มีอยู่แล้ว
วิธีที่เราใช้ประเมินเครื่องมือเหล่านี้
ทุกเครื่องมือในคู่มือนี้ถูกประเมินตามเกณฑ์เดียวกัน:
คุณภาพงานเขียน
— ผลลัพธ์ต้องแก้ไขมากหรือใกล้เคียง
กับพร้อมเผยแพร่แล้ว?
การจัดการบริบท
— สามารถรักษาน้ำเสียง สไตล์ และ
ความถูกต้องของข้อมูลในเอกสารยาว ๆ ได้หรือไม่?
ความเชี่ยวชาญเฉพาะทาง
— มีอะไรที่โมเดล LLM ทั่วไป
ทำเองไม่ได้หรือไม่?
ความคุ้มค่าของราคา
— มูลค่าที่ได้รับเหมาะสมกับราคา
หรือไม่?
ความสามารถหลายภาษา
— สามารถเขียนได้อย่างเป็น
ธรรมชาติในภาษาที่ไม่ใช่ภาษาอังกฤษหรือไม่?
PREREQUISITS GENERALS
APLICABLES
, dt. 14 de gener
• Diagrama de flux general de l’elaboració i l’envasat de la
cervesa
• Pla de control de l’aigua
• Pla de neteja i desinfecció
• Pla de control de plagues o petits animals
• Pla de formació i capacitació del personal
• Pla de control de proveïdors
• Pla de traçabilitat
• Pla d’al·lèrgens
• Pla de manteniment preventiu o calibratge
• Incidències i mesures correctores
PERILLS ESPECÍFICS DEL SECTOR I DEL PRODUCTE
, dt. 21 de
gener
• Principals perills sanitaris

# # # # #

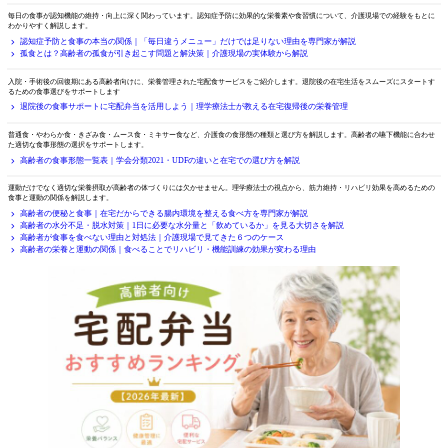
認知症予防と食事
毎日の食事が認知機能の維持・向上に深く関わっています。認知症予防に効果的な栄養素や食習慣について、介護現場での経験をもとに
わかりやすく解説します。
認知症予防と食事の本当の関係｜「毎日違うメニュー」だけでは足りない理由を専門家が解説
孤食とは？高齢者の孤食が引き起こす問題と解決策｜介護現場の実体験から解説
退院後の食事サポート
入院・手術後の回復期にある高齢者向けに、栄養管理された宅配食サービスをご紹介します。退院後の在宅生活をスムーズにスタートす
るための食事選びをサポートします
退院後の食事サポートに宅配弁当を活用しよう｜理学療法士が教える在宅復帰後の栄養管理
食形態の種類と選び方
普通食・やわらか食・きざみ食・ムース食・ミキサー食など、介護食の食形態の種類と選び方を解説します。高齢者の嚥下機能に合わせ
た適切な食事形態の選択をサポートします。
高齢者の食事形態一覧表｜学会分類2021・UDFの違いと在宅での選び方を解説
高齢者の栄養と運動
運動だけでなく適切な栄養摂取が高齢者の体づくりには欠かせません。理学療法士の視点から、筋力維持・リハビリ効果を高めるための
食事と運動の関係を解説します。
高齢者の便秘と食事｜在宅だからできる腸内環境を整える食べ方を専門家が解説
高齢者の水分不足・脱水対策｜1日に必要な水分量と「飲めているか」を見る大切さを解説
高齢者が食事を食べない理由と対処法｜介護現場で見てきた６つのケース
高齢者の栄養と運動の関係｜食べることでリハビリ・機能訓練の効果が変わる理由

# # # # #

■ **Work instruction**
Every line in the records above that contains the word "control" should be copied out.

■ **Output below**
• Pla de control de l’aigua
• Pla de control de plagues o petits animals
• Pla de control de proveïdors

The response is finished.